В процессе работы над «Честью» мне в той же московской прокуратуре, о которой шла речь в связи с делом Алика Федорова, помню, очень нужно было поговорить с одной женщиной-следователем, но она долго не могла уделить мне времени: «У нас очень важное дело». И только потом она мне раскрыла причину. У нее на руках было тоже дело об изнасиловании, но она заподозрила что-то другое. Она очень долго, умно и по-женски тонко вела беседы с этой девушкой и добилась своего: девушка призналась, что изнасилования не было, а в том, что произошло, виновата она сама. Когда же я выразил следователю свое восхищение ее работой, она очень просто ответила: «А как же? Ведь человеку грозила тюрьма!»
Вот это искусство! Работа минского судьи Тарасова и следственных работников, разгадавших «дело» Любы Дублинской, о котором говорилось выше, — тоже искусство.
Или случай, о котором нам поведал журнал «Огонек». Заведующая магазином не успела вечером сдать выручку и заперла ее в ящике стола, а придя утром, денег там не нашла. Началось дознание, и так как ключи от стола были у нее и никаких следов взлома не обнаружилось, то, естественно, на нее пало первое подозрение. Но от имени Фемиды в данном случае выступал умный и честный человек, стоящий, видимо, на точке зрения презумпции невиновности. Поэтому он не спешил с выводами и постарался найти другое объяснение совершившемуся. Он долго искал и наконец нашел вора. Этим вором оказались… крысы. За ночь они перетаскали все бумажки к себе под пол и сделали из них гнездо. Взломали пол, и деньги были возвращены государству, а человеку — честь.
Вот это талант!
В другом месте, другой заведующий оказался в таком же примерно положении. Ночью воры проломили дыру в потолке магазина и совершили крупную кражу. Так объяснил это заведующий. Но один из следователей заметил, что дыра оплетена паутиной. Как же так? Значит, дыра эта была давно? Заведующий растерялся, но продолжал утверждать, что вечером, накануне кражи, дыры не было. И тогда следователь решил проверить: он просидел восемь часов подряд и видел, как на его глазах за это время паук снова оплел дыру паутиной.
Вот это тоже талант и опять та же самая презумпция невиновности!
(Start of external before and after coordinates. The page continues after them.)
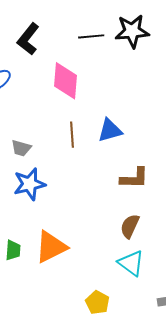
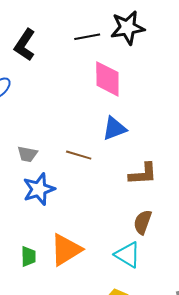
pink diamond: (66, 81) -> (107, 79), moved
brown line: (72, 135) -> (79, 155), moved, turned -65
cyan triangle: (131, 263) -> (128, 255), moved

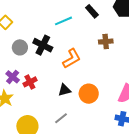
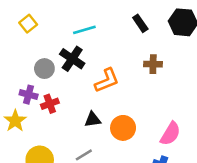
cyan line: (63, 21) -> (84, 30), moved
gray circle: (20, 47) -> (44, 69), moved
purple cross: (13, 77) -> (29, 95), turned -32

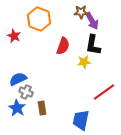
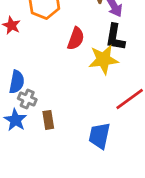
yellow star: (84, 62) -> (103, 60), size x1.6
blue semicircle: (18, 79) -> (17, 82), turned 126

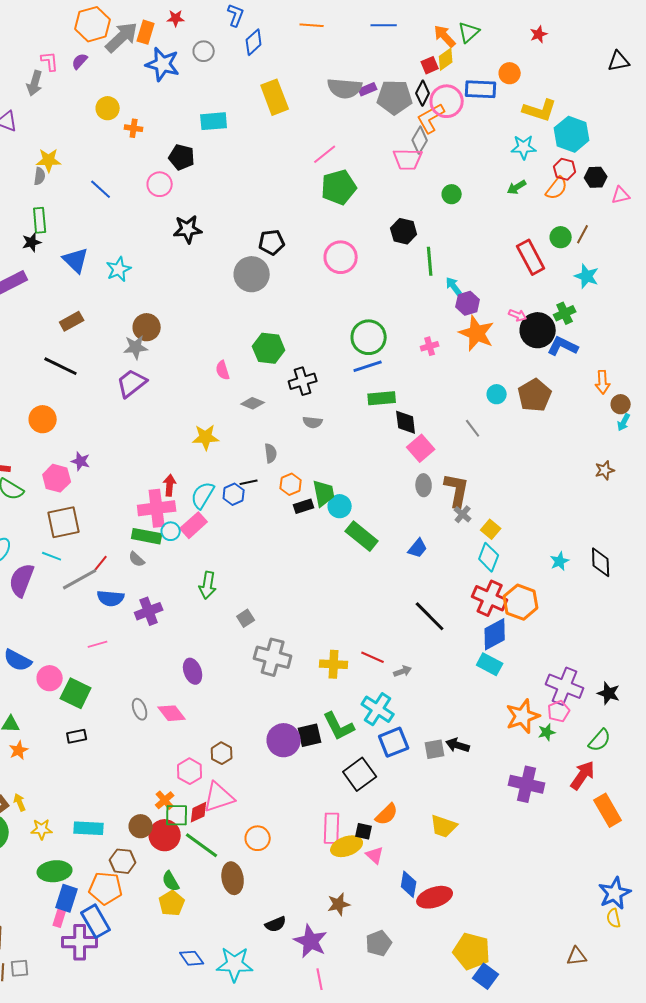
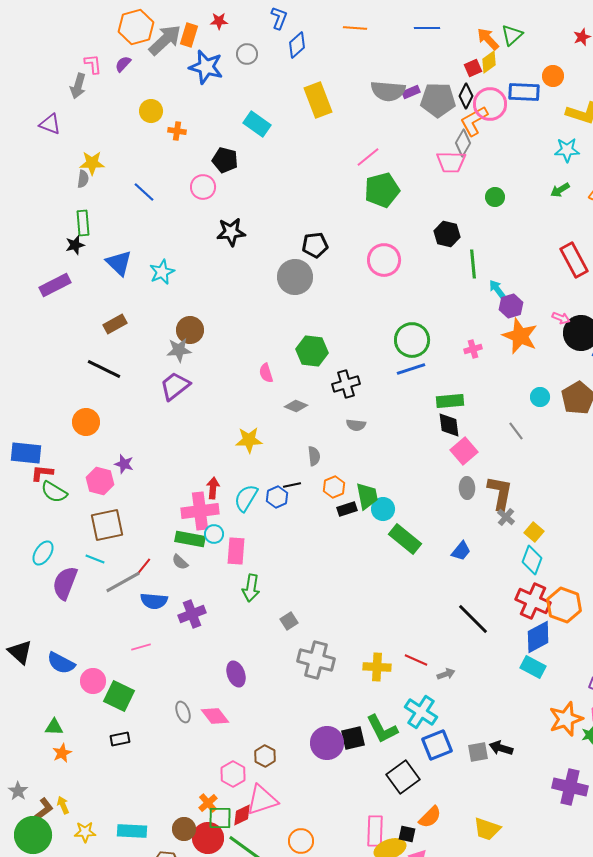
cyan rectangle: (214, 121) -> (257, 124), turned 40
green rectangle: (382, 398) -> (450, 401), moved
pink rectangle: (194, 525) -> (236, 551), moved, turned -44

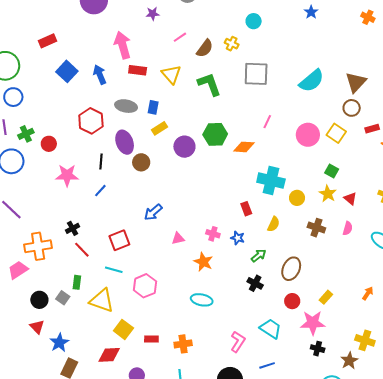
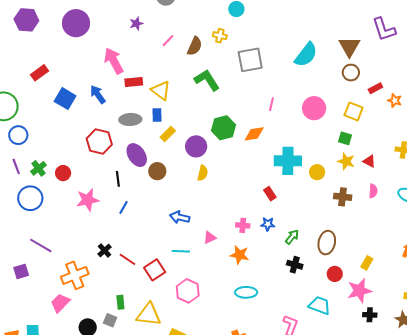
yellow triangle: (171, 74) -> (161, 90), moved
yellow square: (336, 133) -> (354, 111), moved
blue arrow: (153, 212) -> (180, 217), turned 66
yellow semicircle: (274, 224) -> (203, 173), moved
red square: (119, 240) -> (155, 270), moved
red line: (82, 250) -> (127, 259), moved
cyan line: (114, 270) -> (181, 251), moved

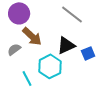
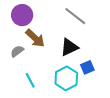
blue square: (88, 53) -> (87, 67), moved
cyan hexagon: (50, 66) -> (66, 78), moved

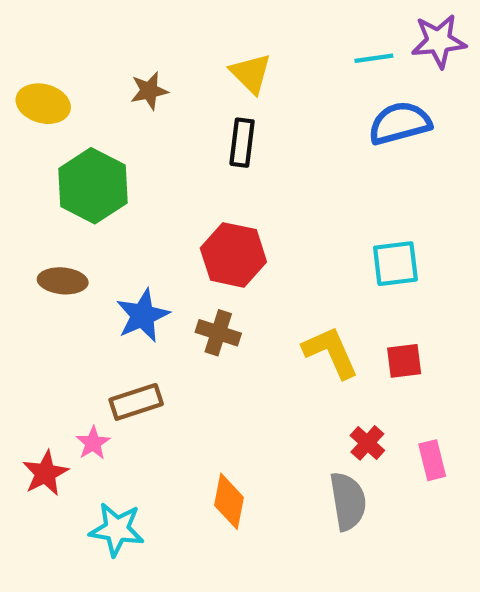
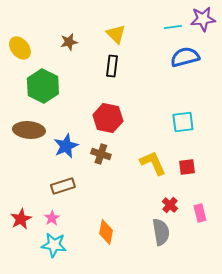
yellow ellipse: (43, 104) -> (20, 48), turned 35
brown ellipse: (63, 281) -> (29, 130), size x1.4
pink star: (93, 443) -> (52, 218), moved

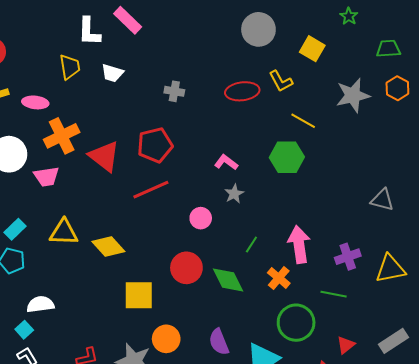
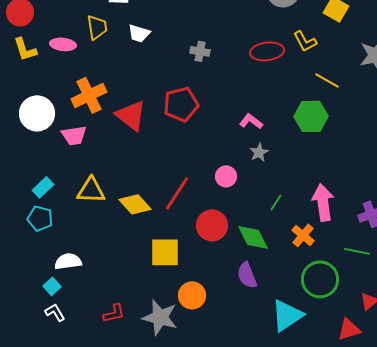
pink ellipse: (35, 102) -> (63, 44), moved
red line: (151, 190) -> (177, 193), moved, turned -33
purple semicircle: (219, 342) -> (247, 275), moved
Случай на войне. В полку поймали шпиона. Это был пожилой, с виду очень нескладный солдат, за что и получил шутливое прозвище — «Чучело». Он сам кому-то многозначительно намекнул, что бывал у немцев, рассказывал, какие он имел с ними разговоры и где бывал. Время военное, и его, конечно, арестовали как шпиона. Но следователем оказался молодой человек, комсомолец, со свежей и умной головой. Кстати, это тот, к которому я впоследствии пришел с тем «сумасшедшим» письмом Сашки Пшеная и который помог мне его выручить. Следователь усомнился во всем этом деле (снова презумпция невиновности) и сделал ряд запросов по частям, о которых говорил шпион. И тогда обнаружилось, что и частей этих нет и места, и даты перепутаны, и установлено было, что на самом деле «Чучело» в это время был совсем в других, далеких от фронта частях и теперь просто похвалялся перед молодыми солдатами своей бывалостью и похождениями. Своего рода солдат Швейк.
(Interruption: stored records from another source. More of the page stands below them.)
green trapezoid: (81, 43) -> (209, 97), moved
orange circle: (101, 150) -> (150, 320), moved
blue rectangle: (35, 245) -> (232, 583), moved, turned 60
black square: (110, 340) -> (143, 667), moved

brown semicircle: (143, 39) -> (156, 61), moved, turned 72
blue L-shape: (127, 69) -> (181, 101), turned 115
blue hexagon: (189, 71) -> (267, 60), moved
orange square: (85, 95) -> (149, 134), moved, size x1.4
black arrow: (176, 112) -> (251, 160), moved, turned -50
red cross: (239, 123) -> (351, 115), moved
Нет, я никак не хочу порочить нашу «Фемиду» — работников следствия, суда, прокуратуры и всю «юриспруденцию». Они делают почетное, общественно необходимое дело, они стоят на ответственном посту, но нужно, чтобы свою вахту все они несли с полной ответственностью, достойно. Об этом писал и А. Ф. Кони, наш выдающийся русский юрист-демократ, настаивая на «опрятности приемов обвинения». Он говорил о нравственной цельности судебного деятеля «на всех ступенях его работы и даже в частной жизни», ибо «стрела тогда лишь бьет высоко, когда здорова тетива».
Этого же требует от юриста и наше общество. В. И. Ленин в письме к наркому юстиции Курскому придавал самому судебному процессу громадное воспитательное значение. М. И. Калинин говорил, что приговор не только должен быть правильным, но и должен быть признан правильным. А потому, обращаясь к судьям, можно было бы с полным правом сказать: когда вы выносите свой приговор, сидящие в зале выносят приговор вам.